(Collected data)

____

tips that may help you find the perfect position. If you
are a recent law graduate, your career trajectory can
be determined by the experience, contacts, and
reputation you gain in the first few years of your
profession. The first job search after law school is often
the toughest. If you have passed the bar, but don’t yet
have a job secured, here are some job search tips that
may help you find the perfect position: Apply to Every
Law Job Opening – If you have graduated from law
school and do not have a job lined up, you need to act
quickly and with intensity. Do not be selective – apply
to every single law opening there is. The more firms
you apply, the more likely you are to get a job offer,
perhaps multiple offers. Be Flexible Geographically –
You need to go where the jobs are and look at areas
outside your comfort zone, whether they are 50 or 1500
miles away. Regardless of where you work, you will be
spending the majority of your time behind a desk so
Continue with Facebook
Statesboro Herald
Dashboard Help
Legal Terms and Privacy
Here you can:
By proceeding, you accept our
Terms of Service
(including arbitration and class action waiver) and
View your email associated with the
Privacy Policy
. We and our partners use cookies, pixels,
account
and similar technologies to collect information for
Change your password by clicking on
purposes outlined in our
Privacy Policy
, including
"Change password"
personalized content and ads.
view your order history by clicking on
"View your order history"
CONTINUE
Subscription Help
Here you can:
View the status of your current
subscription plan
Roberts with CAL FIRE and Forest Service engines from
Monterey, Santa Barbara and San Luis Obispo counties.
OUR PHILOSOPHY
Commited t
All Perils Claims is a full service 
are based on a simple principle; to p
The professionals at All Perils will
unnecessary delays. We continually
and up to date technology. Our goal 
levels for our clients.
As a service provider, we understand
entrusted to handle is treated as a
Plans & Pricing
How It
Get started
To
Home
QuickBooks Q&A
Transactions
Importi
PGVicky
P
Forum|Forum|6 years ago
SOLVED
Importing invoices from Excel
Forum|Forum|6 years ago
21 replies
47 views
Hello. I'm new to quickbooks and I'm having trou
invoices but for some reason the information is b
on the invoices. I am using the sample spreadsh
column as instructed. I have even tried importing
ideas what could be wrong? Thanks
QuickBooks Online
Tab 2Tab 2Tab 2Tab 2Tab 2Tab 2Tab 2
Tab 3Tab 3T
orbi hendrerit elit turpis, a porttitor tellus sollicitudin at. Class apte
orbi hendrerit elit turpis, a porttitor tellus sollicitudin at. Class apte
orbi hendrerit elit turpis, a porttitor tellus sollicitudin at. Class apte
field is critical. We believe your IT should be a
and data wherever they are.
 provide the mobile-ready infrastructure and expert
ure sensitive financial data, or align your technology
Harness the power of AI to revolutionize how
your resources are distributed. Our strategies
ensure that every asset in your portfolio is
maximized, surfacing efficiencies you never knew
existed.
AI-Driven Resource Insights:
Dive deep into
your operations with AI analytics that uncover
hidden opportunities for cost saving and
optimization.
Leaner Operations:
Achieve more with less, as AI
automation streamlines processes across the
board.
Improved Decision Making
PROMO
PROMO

____

● Assigned task
Go through the entries above and copy each line with "they" in it.

● Finished exercise
outside your comfort zone, whether they are 50 or 1500
and data wherever they are.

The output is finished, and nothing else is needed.